I think everyone has seen the dreaded red-eye in photos, mostly effecting those with light eyes and animals. The red eye effect is caused when the camera’s flash is very close to the camera lens, most commonly seen with point and shoot cameras, this effect is purely a photographic one and never occurs under normal lighting conditions in nature. While point and shoot cameras are the most common culpret, DSLR shooters who use the pop-up flash often see similar results. There are two easy ways to get rid of red eye that all photographers should know how to do.
Prevent it before it even happens. By using a hot-shoe mounted flash on your DSLR or better, a flash bracket, you physically move the flash further away from the lens, thus eliminating red-eye from happening. For you point and shoot users out there, take your camera off auto-flash mode and put it into anti-red eye mode. When you do this, tell the people who you are taking photos of that there will be two flashes and the second one is what counts. Emitting a pre-flash during this mode in the camera drastically helps reduce red eye from occurring.
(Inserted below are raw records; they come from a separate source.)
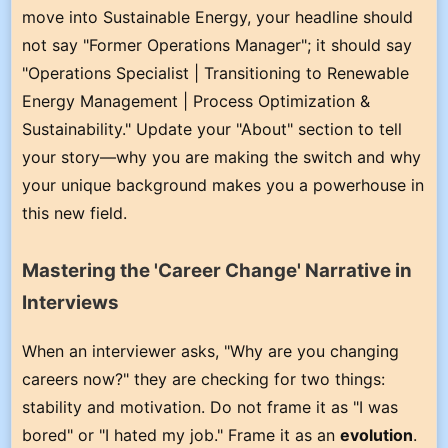
move into Sustainable Energy, your headline should
not say "Former Operations Manager"; it should say
"Operations Specialist | Transitioning to Renewable
Energy Management | Process Optimization &
Sustainability." Update your "About" section to tell
your story—why you are making the switch and why
your unique background makes you a powerhouse in
this new field.
Mastering the 'Career Change' Narrative in
Interviews
When an interviewer asks, "Why are you changing
careers now?" they are checking for two things:
stability and motivation. Do not frame it as "I was
bored" or "I hated my job." Frame it as an
evolution
.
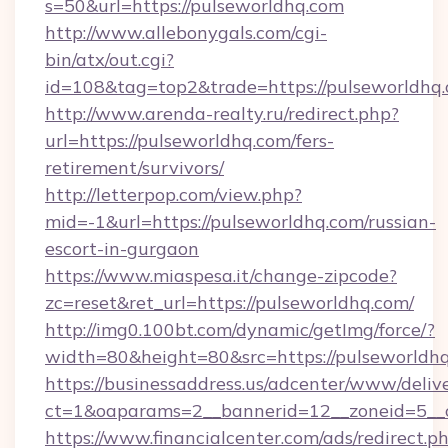
s=50&url=https://pulseworldhq.com
http://www.allebonygals.com/cgi-
bin/atx/out.cgi?
id=108&tag=top2&trade=https://pulseworldhq.
http://www.arenda-realty.ru/redirect.php?
url=https://pulseworldhq.com/fers-
retirement/survivors/
http://letterpop.com/view.php?
mid=-1&url=https://pulseworldhq.com/russian-
escort-in-gurgaon
https://www.miaspesa.it/change-zipcode?
zc=reset&ret_url=https://pulseworldhq.com/
http://img0.100bt.com/dynamic/getImg/force/?
width=80&height=80&src=https://pulseworldh
https://businessaddress.us/adcenter/www/deliv
ct=1&oaparams=2__bannerid=12__zoneid=5__c
https://www.financialcenter.com/ads/redirect.p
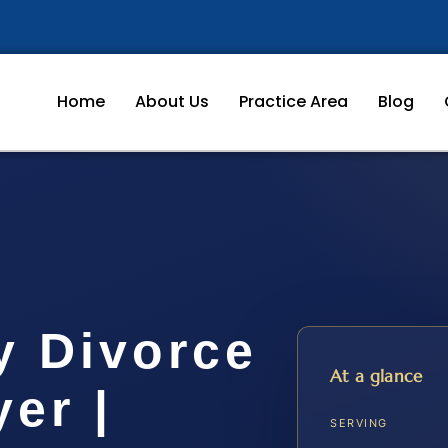
Home
About Us
Practice Area
Blog
y Divorce
At a glance
er |
SERVING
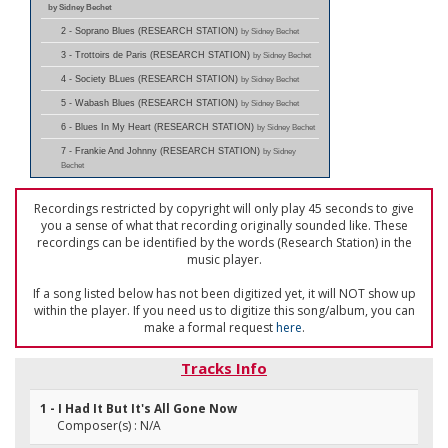
by Sidney Bechet
2 - Soprano Blues (RESEARCH STATION)
by Sidney Bechet
3 - Trottoirs de Paris (RESEARCH STATION)
by Sidney Bechet
4 - Society BLues (RESEARCH STATION)
by Sidney Bechet
5 - Wabash Blues (RESEARCH STATION)
by Sidney Bechet
6 - Blues In My Heart (RESEARCH STATION)
by Sidney Bechet
7 - Frankie And Johnny (RESEARCH STATION)
by Sidney
Bechet
Recordings restricted by copyright will only play 45 seconds to give
you a sense of what that recording originally sounded like. These
recordings can be identified by the words (Research Station) in the
music player.
If a song listed below has not been digitized yet, it will NOT show up
within the player. If you need us to digitize this song/album, you can
make a formal request
here
.
Tracks Info
1 - I Had It But It's All Gone Now
Composer(s) : N/A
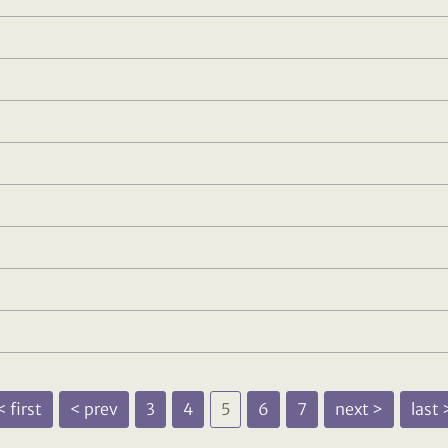
 first
< prev
3
4
5
6
7
next >
last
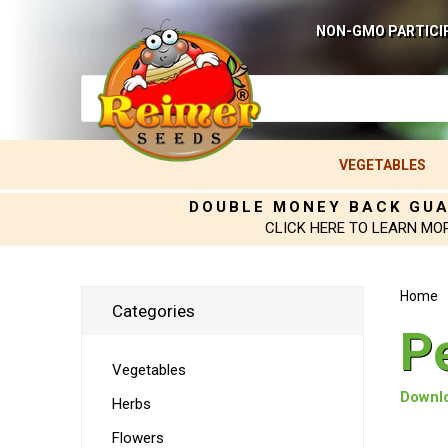
NON-GMO PARTICI
VEGETABLES
DOUBLE MONEY BACK GU
CLICK HERE TO LEARN MO
Home
Categories
P
Vegetables
Downlo
Herbs
Flowers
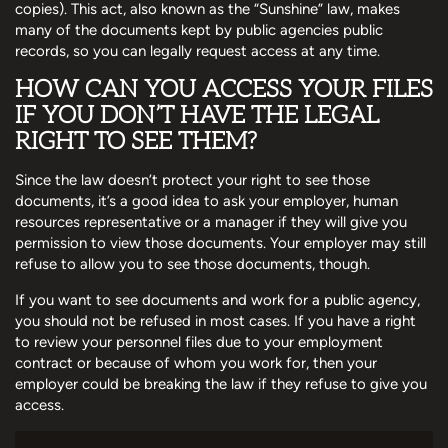
copies). This act, also known as the “Sunshine” law, makes
many of the documents kept by public agencies public
records, so you can legally request access at any time.
HOW CAN YOU ACCESS YOUR FILES
IF YOU DON’T HAVE THE LEGAL
RIGHT TO SEE THEM?
Since the law doesn’t protect your right to see those
documents, it’s a good idea to ask your employer, human
resources representative or a manager if they will give you
permission to view those documents. Your employer may still
refuse to allow you to see those documents, though.
If you want to see documents and work for a public agency,
you should not be refused in most cases. If you have a right
to review your personnel files due to your employment
contract or because of whom you work for, then your
employer could be breaking the law if they refuse to give you
access.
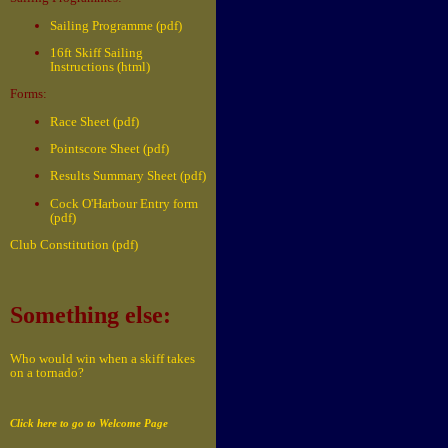
Sailing Programme (pdf)
16ft Skiff Sailing
Instructions (html)
Forms:
Race Sheet (pdf)
Pointscore Sheet (pdf)
Results Summary Sheet (pdf)
Cock O'Harbour Entry form
(pdf)
Club Constitution (pdf)
Something else:
Who would win when a skiff takes
on a tornado?
Click here to go to Welcome Page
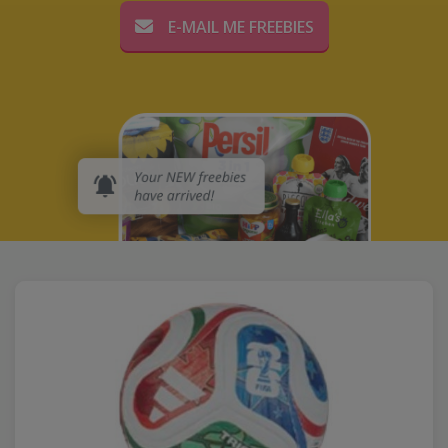
E-MAIL ME FREEBIES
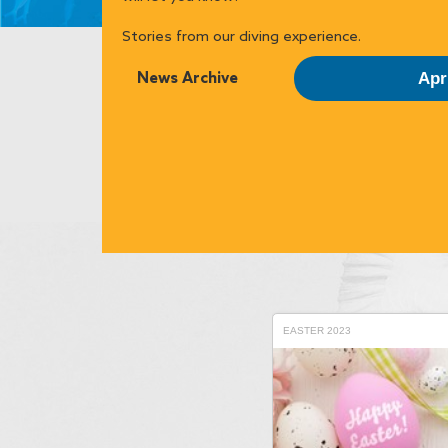
Stories from our diving experience.
News Archive
Apr
EASTER 2023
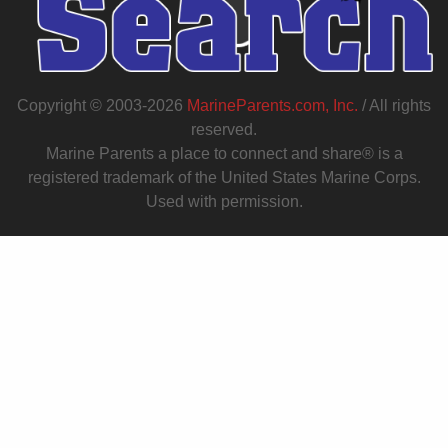
Copyright © 2003-2026
MarineParents.com, Inc.
/ All rights
reserved.
Marine Parents a place to connect and share® is a
registered trademark of the United States Marine Corps.
Used with permission.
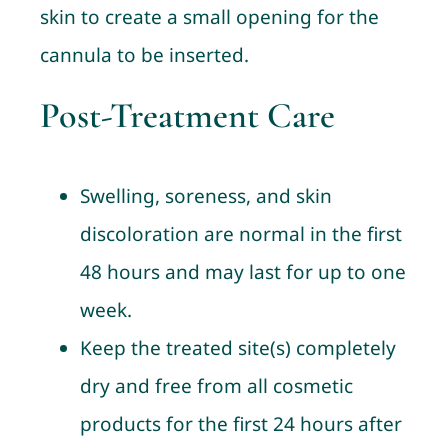
skin to create a small opening for the
cannula to be inserted.
Post-Treatment Care
Swelling, soreness, and skin
discoloration are normal in the first
48 hours and may last for up to one
week.
Keep the treated site(s) completely
dry and free from all cosmetic
products for the first 24 hours after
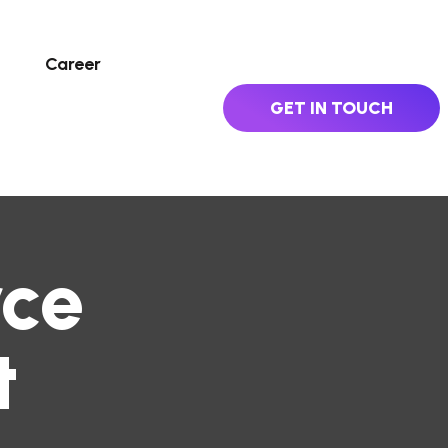
Career
GET IN TOUCH
ce
t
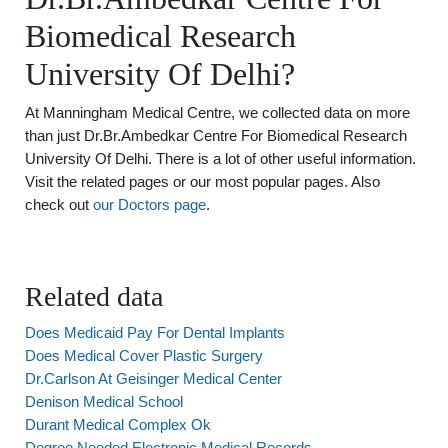
Biomedical Research
University Of Delhi?
At Manningham Medical Centre, we collected data on more
than just Dr.Br.Ambedkar Centre For Biomedical Research
University Of Delhi. There is a lot of other useful information.
Visit the related pages or our most popular pages. Also
check out
our Doctors page
.
Related data
Does Medicaid Pay For Dental Implants
Does Medical Cover Plastic Surgery
Dr.Carlson At Geisinger Medical Center
Denison Medical School
Durant Medical Complex Ok
Degree Needed Electronic Medical Records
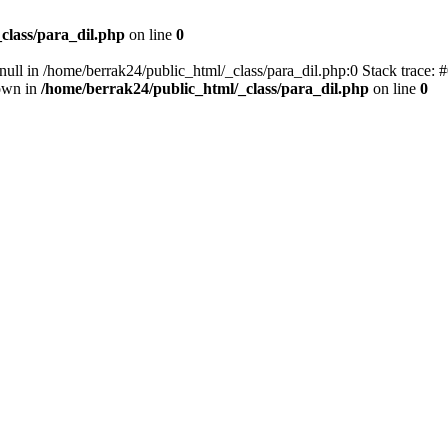
class/para_dil.php
on line
0
null in /home/berrak24/public_html/_class/para_dil.php:0 Stack trace: 
own in
/home/berrak24/public_html/_class/para_dil.php
on line
0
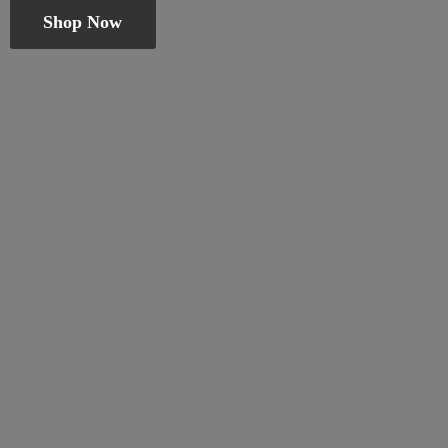
Shop Now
Fix it after the fact fast. Starting in Photoshop CS2 and getting better with each more current version, a red eye tool has been included. Simply select this tool and click on the effected red eye and Photoshop will fix it for you. For particularly bad cases, draw a box around the effected area. Photoshop does an absolutely stunning job fixing this. Don’t own a copy of Photoshop? Not to worry, Gimp is free and also has a red eye removal tool built in that can be accessed by going to Filters -> Enhance -> Red Eye Removal.
Don’t let red eye ruin your next photo and easily remove it from older images you’ve already taken!